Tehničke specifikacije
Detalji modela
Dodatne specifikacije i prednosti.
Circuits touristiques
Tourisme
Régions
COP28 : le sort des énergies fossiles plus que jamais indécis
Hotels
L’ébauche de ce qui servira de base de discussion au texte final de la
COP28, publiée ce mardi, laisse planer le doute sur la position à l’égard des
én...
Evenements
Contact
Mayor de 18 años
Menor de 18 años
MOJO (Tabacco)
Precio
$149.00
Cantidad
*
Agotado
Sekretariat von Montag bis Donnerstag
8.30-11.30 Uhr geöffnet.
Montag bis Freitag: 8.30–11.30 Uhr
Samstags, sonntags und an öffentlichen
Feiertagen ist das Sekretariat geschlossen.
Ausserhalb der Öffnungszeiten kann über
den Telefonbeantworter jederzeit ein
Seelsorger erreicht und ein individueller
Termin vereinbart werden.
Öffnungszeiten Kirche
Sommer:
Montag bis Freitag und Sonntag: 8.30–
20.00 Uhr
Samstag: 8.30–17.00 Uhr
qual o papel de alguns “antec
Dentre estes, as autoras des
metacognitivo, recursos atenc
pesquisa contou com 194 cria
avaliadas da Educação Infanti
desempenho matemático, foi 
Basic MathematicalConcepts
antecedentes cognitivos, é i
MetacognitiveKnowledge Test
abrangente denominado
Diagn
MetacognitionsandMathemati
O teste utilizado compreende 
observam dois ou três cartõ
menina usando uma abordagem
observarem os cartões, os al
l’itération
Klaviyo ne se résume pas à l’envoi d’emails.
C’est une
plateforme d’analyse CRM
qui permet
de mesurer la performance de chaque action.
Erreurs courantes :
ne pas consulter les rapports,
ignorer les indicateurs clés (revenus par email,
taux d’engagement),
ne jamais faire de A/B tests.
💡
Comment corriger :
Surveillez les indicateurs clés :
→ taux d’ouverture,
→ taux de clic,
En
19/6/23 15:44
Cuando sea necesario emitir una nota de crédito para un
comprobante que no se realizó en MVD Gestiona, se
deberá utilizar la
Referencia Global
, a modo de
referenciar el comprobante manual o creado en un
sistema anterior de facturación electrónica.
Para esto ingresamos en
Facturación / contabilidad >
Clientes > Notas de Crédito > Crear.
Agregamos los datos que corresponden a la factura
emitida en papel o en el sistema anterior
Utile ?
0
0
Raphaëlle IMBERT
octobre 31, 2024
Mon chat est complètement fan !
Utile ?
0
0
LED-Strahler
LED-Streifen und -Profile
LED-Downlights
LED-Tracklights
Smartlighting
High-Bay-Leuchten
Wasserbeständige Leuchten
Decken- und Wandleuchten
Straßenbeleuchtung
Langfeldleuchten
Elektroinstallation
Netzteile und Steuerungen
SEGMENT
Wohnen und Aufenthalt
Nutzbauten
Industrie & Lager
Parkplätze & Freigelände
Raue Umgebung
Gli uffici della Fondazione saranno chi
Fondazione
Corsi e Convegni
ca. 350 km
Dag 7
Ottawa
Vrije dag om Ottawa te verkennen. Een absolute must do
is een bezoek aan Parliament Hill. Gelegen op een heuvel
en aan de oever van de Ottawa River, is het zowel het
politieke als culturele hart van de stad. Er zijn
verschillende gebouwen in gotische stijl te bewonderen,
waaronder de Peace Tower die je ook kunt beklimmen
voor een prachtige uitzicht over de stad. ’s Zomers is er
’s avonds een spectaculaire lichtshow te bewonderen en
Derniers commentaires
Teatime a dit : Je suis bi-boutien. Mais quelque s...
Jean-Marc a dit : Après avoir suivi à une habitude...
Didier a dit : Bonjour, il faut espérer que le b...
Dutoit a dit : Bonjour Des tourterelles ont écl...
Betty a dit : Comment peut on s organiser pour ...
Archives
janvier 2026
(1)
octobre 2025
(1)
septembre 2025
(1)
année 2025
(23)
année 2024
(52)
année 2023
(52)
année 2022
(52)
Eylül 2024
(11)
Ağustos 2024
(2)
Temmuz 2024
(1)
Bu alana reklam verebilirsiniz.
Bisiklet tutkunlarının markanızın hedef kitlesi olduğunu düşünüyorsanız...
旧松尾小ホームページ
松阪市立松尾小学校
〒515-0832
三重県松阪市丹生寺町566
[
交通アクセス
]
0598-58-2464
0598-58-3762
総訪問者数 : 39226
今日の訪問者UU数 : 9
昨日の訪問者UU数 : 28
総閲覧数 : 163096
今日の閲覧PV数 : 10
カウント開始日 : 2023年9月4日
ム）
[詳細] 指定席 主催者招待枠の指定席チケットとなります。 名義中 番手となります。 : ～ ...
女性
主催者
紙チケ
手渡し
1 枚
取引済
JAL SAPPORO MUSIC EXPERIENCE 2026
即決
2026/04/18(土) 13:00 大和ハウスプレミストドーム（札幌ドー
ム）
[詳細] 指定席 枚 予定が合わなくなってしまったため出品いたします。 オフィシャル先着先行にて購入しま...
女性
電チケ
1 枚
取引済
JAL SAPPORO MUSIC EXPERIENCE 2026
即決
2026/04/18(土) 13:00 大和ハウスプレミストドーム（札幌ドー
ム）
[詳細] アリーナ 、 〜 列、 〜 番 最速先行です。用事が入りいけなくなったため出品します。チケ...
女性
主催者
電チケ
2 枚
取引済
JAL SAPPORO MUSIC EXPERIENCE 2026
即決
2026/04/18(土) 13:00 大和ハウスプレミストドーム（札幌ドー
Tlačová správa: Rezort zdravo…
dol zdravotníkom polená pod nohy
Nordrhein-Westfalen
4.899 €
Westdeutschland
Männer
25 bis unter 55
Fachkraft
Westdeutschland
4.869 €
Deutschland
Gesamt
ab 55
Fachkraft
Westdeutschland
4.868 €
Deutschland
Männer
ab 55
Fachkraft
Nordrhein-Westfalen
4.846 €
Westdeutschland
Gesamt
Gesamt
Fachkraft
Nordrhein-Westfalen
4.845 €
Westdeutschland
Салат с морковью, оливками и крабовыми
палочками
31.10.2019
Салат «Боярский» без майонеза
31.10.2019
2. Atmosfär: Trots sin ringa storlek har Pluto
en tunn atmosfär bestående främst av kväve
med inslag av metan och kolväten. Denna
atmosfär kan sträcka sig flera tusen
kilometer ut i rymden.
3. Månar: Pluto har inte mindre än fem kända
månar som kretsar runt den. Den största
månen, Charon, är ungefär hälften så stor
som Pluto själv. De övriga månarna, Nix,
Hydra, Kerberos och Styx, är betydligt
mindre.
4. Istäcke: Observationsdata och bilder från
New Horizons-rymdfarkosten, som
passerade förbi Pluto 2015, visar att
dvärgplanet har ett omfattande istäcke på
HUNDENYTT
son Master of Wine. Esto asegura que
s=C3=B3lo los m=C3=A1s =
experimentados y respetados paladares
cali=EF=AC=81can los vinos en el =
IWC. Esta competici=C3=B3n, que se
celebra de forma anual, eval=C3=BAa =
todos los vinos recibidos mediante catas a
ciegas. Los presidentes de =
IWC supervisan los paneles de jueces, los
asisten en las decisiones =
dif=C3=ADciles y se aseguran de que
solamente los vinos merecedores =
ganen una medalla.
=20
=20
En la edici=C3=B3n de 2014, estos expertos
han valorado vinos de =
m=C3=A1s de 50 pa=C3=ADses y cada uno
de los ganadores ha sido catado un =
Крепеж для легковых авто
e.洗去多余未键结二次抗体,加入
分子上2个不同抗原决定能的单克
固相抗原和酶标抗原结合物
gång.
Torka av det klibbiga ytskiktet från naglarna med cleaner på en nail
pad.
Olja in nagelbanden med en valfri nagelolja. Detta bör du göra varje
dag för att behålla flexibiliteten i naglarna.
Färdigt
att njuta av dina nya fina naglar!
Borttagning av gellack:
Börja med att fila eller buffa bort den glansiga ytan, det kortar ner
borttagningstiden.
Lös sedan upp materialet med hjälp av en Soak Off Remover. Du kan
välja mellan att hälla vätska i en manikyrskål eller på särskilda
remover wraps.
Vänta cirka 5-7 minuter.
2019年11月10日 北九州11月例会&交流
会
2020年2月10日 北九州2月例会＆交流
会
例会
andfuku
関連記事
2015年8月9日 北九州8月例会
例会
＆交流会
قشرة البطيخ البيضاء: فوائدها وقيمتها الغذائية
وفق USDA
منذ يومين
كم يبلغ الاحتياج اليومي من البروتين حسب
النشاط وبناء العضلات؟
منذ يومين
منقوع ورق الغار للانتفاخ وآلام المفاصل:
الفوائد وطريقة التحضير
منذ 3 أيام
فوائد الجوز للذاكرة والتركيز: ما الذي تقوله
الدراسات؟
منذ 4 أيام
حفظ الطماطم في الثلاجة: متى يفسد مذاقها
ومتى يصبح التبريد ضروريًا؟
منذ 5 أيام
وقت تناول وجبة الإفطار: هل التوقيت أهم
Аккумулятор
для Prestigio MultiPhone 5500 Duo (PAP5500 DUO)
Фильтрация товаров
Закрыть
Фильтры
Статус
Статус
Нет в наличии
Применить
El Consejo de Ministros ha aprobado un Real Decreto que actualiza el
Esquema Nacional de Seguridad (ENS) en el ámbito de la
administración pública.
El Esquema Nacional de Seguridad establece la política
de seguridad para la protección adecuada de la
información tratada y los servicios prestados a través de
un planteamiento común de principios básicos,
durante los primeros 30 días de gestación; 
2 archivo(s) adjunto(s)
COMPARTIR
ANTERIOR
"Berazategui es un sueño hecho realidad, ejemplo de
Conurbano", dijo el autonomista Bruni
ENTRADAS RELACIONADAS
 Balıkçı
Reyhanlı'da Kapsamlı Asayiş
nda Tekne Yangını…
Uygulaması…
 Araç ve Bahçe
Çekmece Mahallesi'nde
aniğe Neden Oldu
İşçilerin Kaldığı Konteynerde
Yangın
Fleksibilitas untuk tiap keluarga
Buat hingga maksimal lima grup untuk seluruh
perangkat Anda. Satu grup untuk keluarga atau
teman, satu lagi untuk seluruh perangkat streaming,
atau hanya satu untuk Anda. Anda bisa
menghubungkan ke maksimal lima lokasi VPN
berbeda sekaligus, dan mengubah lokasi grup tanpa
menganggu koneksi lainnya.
================
» What you need to do: With the line holding "Feiertagen ist das Sekretariat geschlossen." as the first and the line holding "metacognitivo, recursos atenc" as the last, set down that range of the entries above exactly, and nothing else.

» Written answer:
Feiertagen ist das Sekretariat geschlossen.
Ausserhalb der Öffnungszeiten kann über
den Telefonbeantworter jederzeit ein
Seelsorger erreicht und ein individueller
Termin vereinbart werden.
Öffnungszeiten Kirche
Sommer:
Montag bis Freitag und Sonntag: 8.30–
20.00 Uhr
Samstag: 8.30–17.00 Uhr
qual o papel de alguns “antec
Dentre estes, as autoras des
metacognitivo, recursos atenc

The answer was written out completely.